What I think is happening here is that the label names are different in the training set and in the evaluation set. Concretely, there will be at least one label in evaluation set that is not present in the training set.

If you look around the line where the error happens you'll see that the label2id dictionary is built only from the training examples. However, it is also used to codify the evaluation set here.
In other words, the function assumes that the labels should be the same in the training set and in the evaluation set.
To confirm that you could add the following lines in place of line 47

train_label_names = get_label_names(train_examples)
valid_label_names = get_label_names(valid_examples)
assert set(train_label_names) == set(valid_label_names), "Label names in train and valid sets don't match."

I would expect this assert statement to fail.

How do you pass the eval set to the recipe? Are you passing the eval dataset explicitly on CLI via eval: prefix or you provide the desired split (thus using the plugin's internal logic to divide the data into train and eval)?

Thanks for your help!
I have looked into this a bit more in depth, and it seems like this error has now somehow disappeared(and yes, both train and validation label lists are identical)
I now get the following error:

  File "C:\Users\guill\AppData\Local\Programs\Python\Python310\lib\site-packages\prodigy_hf\", line 182, in hf_train_ner
    gen_train, gen_valid, label_list, id2lab, lab2id = into_hf_format(train_examples, valid_examples)
  File "C:\Users\guill\AppData\Local\Programs\Python\Python310\lib\site-packages\prodigy_hf\", line 66, in into_hf_format
    train_out = list(generator(train_examples))
  File "C:\Users\guill\AppData\Local\Programs\Python\Python310\lib\site-packages\prodigy_hf\", line 53, in generator
    tokens = [tok['text'] for tok in ex["tokens"]]

I have looked at the data that is passed to the generator function, and it seems like quite a few of my examples do not have a "tokens" key, but have a "spans" key, which is strange since I don' think I have ever added spans annotation to the dataset, only NER. I have tried to filter those out, to no avail.

Attached is the output when i print the first 10 elements of valid_examples on line 66 (.txt file uploaded as HTML to circumvent upload restriction).

valid_examples.html (6.1 KB)

Hey @lamaeldo ,

The reason it sometimes fails sometimes not is that the split will be different in each run as the examples are being shuffled so it might be that sometimes you end up with examples for all labels and sometimes there will be imbalance.
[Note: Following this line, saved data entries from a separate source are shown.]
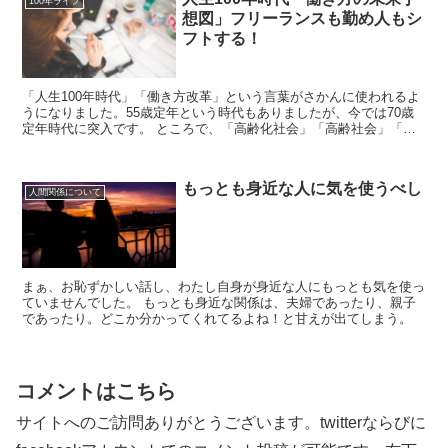
100年ライフ
想図」フリーランスも勤め人もシ
フトする！
「人生100年時代」「働き方改革」という言葉がさかんに使われるよ
うになりました。55歳定年という時代もありましたが、今では70歳
定年時代に突入です。 ところで、「高齢化社会」「高齢社会」「超
高齢社会」この3つの類似表現の違いってご存知でし...
もっとも身近な人に気を使うべし
人間関係について
まぁ、お恥ずかしい話し、わたし自身が身近な人にもっとも気を使っ
ていませんでした。 もっとも身近な関係は、夫婦であったり、親子
であったり。どこか分かってくれてるよね！と甘えが出てしまう。
コメントはこちら
サイトへのご訪問ありがとうございます。twitterならびに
In any case, this means that some of your categories are porobably not represented well enough so I would recommned analysing how many examples of each category there is and upsample the ones that are poorly represented or at least create a dedicated eval set that you know contains all categories and pass it to the training script with :eval prefix (also in the interest of being able to compare different experminents).

On to your new error:
The hf recipe, indeed expects the tokens to be there on every example. Looking at your data, you have mix there of binary NER annotations and manual NER annotations. The binary ones are the ones without tokens.
The way Prodigy saves NER annotations is under spans atrribute so that is not suprprising that it's there. Both NER and spans are stored as spans.
To be able to use your data with the hf recipe, you would have to some preprocessing to add the tokens to the examples that don't have them . Prodigy is a helper for that: the add_tokens function. Just make sure you use the same model that was used to annotate the spans in your dataset.

import spacy
import srsly
from prodigy.components.preprocess import add_tokens
from import get_stream

nlp = spacy.load(
)  # the pipeline used to create the existing NER annotations
stream = get_stream("your_dataset")
stream.apply(add_tokens, nlp=nlp, stream=stream)
retokenized_examples = [eg for eg in stream]
srsly.write_jsonl("my_retokenized.jsonl", retokenized_examples)

The new retokenized dataset ("my_retokenized_dataset.jsonl") should be usable with the hf recipe. Be mindful, though of the the train/eval split I mentioned above.